In the DIAN study, cognitive performance deteriorated more than twice as fast in patients with abnormalities in the neurological examination than in those without abnormal findings. In line with this, MRI brain scans showed more pronounced brain shrinkage typical of Alzheimer's in patients with abnormal neurological examination findings. The findings of Vöglein and colleagues may therefore be significant for the planning of Alzheimer's therapy studies. Furthermore, these findings may directly benefit Alzheimer's patients in future, as the course of the disease could be predicted more precisely, enabling physicians to tailor treatment plans to individual needs.
Analyzing the underlying pathological mechanisms of a fatal neurological disease in children
Molecular biologist Karsten Nalbach and his colleagues investigated the cellular basis of the rare pediatric neuropathy HSAN9. HSAN9 is a hereditary disease of the peripheral nervous system characterized by progressive paralysis, developmental delay, and autonomous and sensory defects. Sensory disorders include numbness, tingling, pain and a reduced sensation of pain in the arms and legs. Autonomic disorders can include difficulties in regulating blood pressure, heart rate, sweat production and digestive functions. The first signs of the disease appear in early childhood and affected patients usually die before the age of 20. Currently, there is no cure for the disease.
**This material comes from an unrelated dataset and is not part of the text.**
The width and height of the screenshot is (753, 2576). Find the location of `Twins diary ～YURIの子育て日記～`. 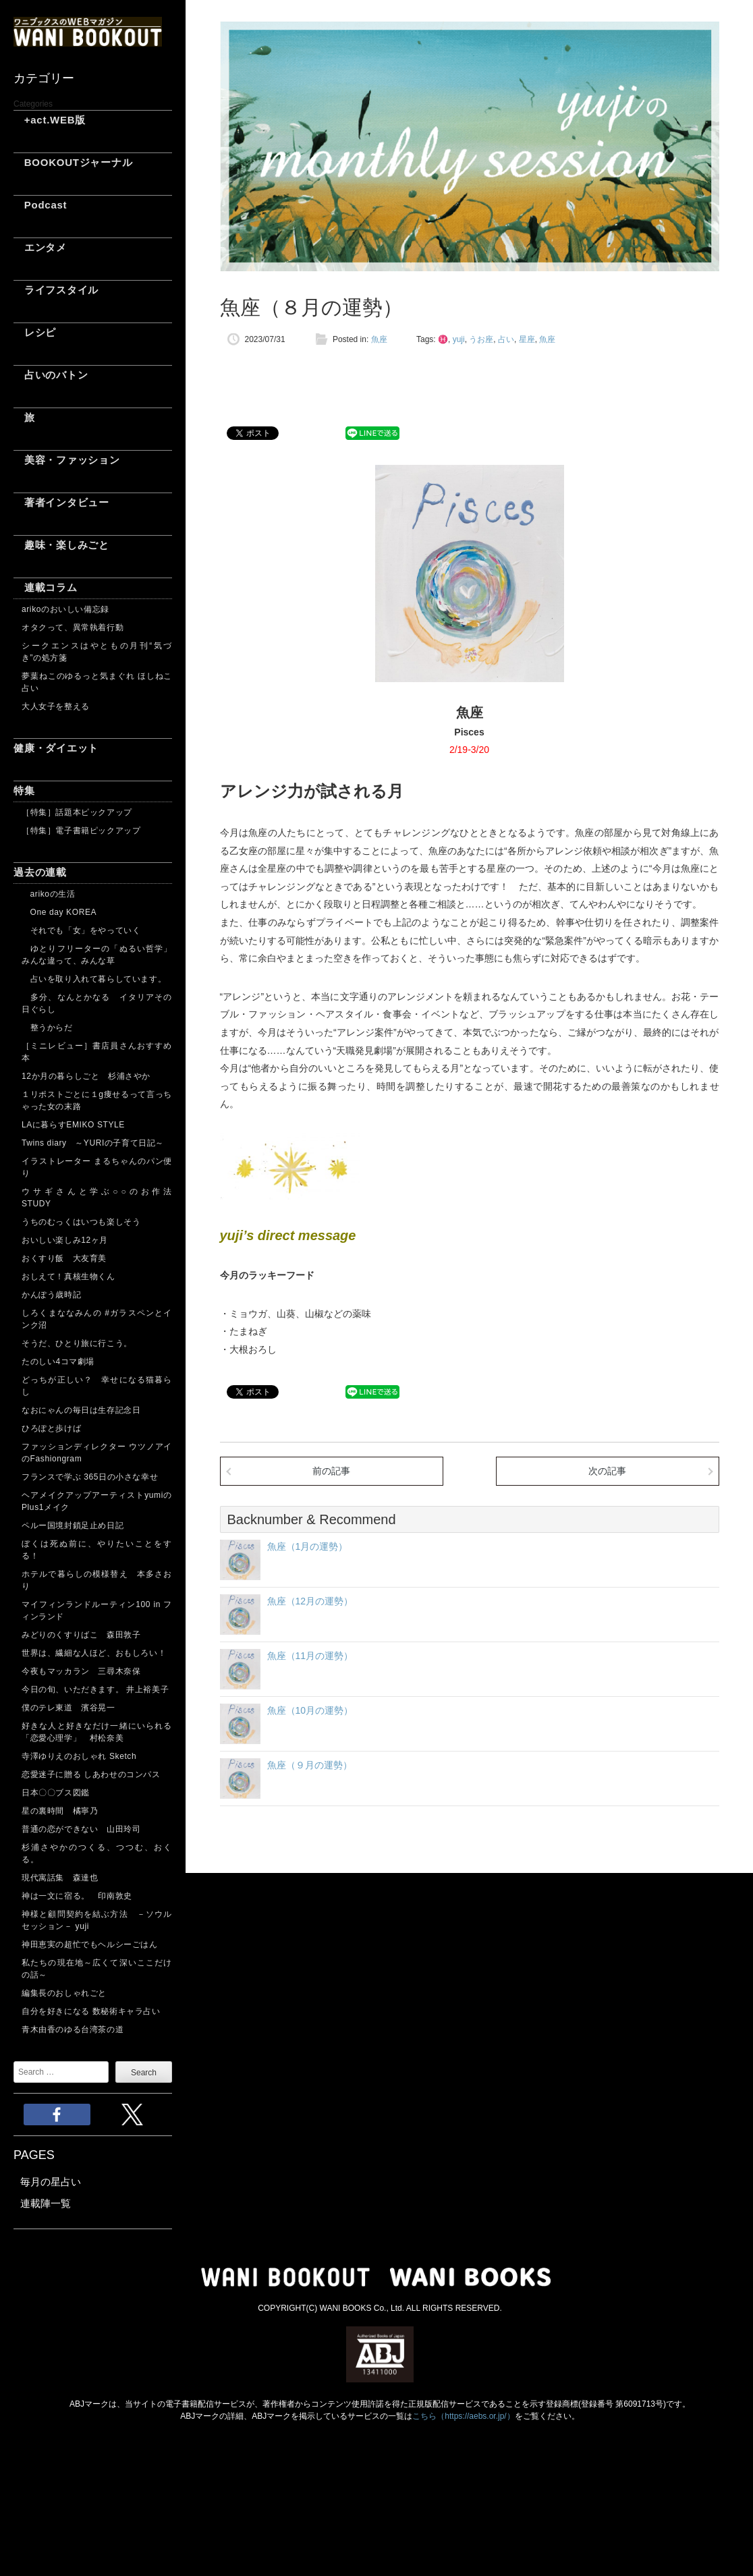 Twins diary ～YURIの子育て日記～ is located at coordinates (93, 1143).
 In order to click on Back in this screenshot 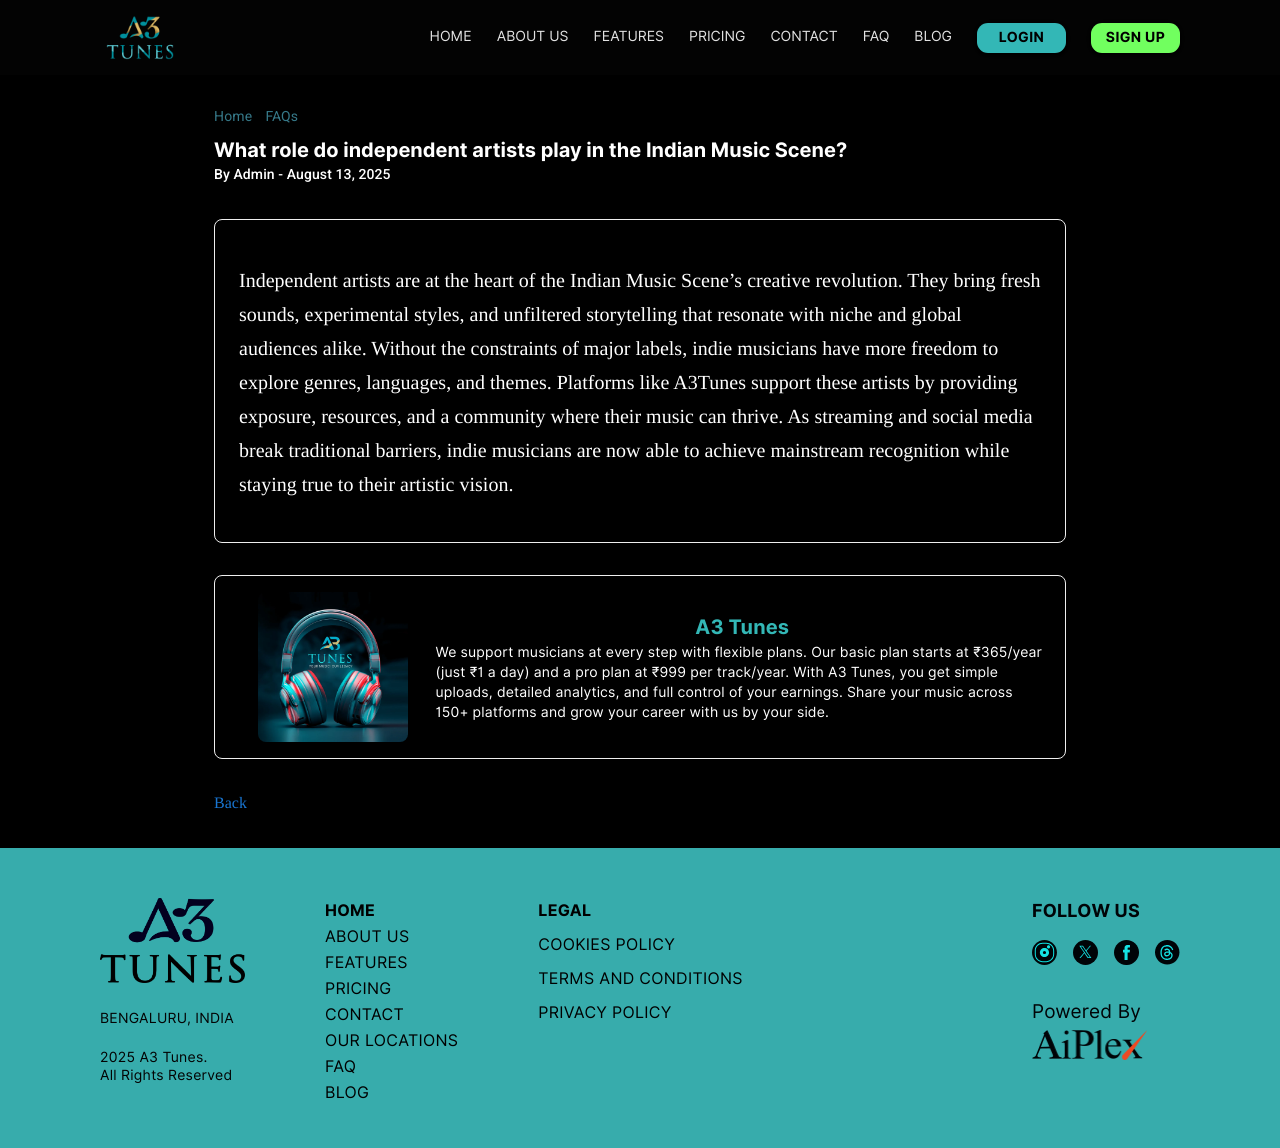 , I will do `click(230, 803)`.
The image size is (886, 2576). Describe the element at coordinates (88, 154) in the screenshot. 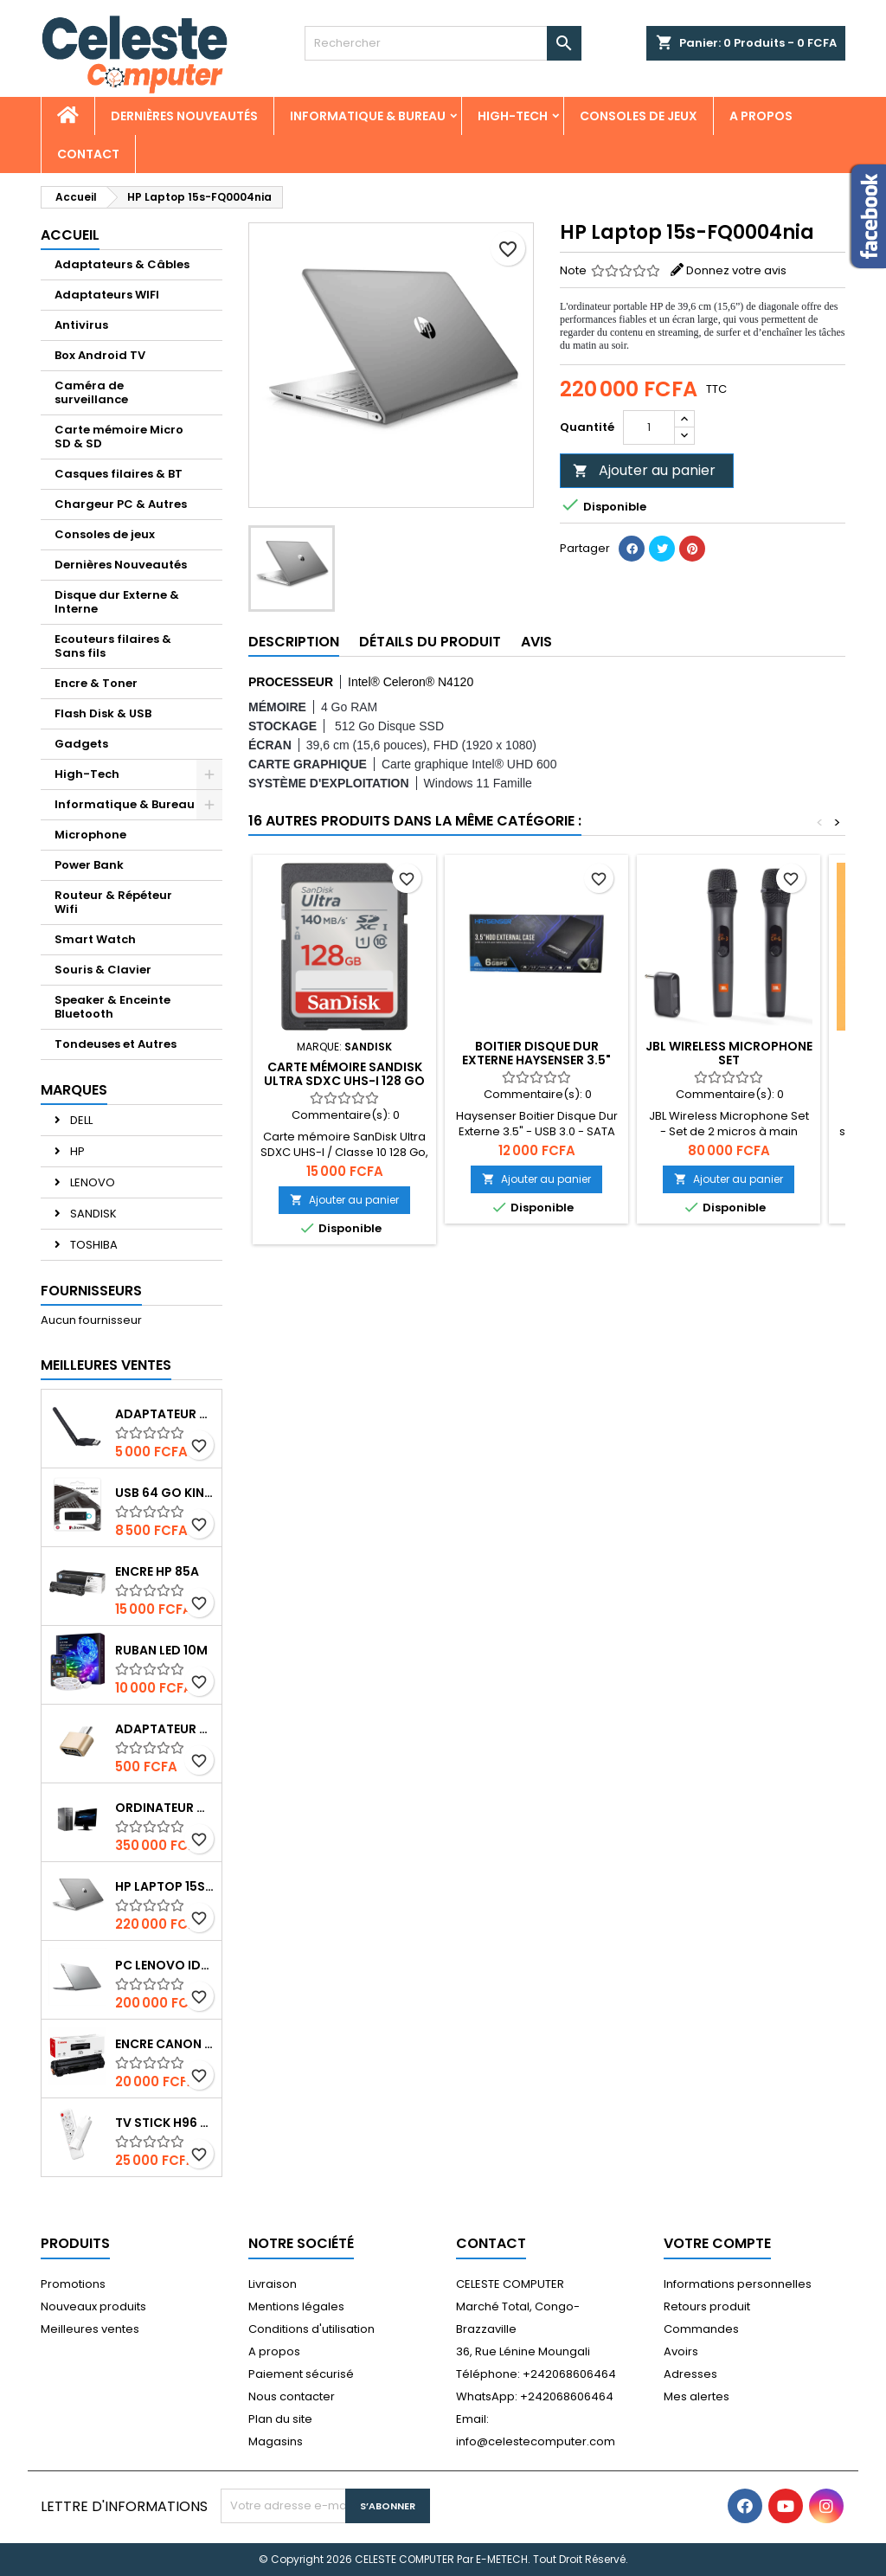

The cause of HSAN9 is a lack of a protein called TECPR2, which occurs naturally in our cells, due to a genetic defect. TECPR2 is important for cell metabolism, in particular the degradation of misfolded proteins or damaged cell components through a process known as autophagy. It also plays a role in protein transport and secretion. Since only a few research studies on TECPR2 have been conducted so far, its mechanistic involvement in both processes and resulting effects are largely unknown.
Nalbach and colleagues conducted research on this, especially concerning the transport of proteins, in the laboratory using cellular models. The scientists found that in cells with too little TECPR2, the export of proteins from the endoplasmic reticulum, an important part of the cell, was disrupted. This had an impact on other cell parts. In addition, the transport of several proteins with essential neuronal functions was affected.
The findings of Nalbach and his colleagues contribute to an understanding of how TECPR2 impacts the cellular protein balance. This will provide guidance for future studies to systematically investigate corresponding changes in neuronal systems and animal disease model and thus create the basis for the development of active substances for children that specifically target the pathomechanism.
The award was decided by a jury of international experts. The funding is provided to the DZNE Foundation by a donor in order to specifically support research at the Munich site. Within the next three years, the Best Paper Award of the DZNE Foundation will therefore continue to be presented once a year at the Munich site.
The next call for the Best Paper Award at the the Munich site will take place in fall 2024.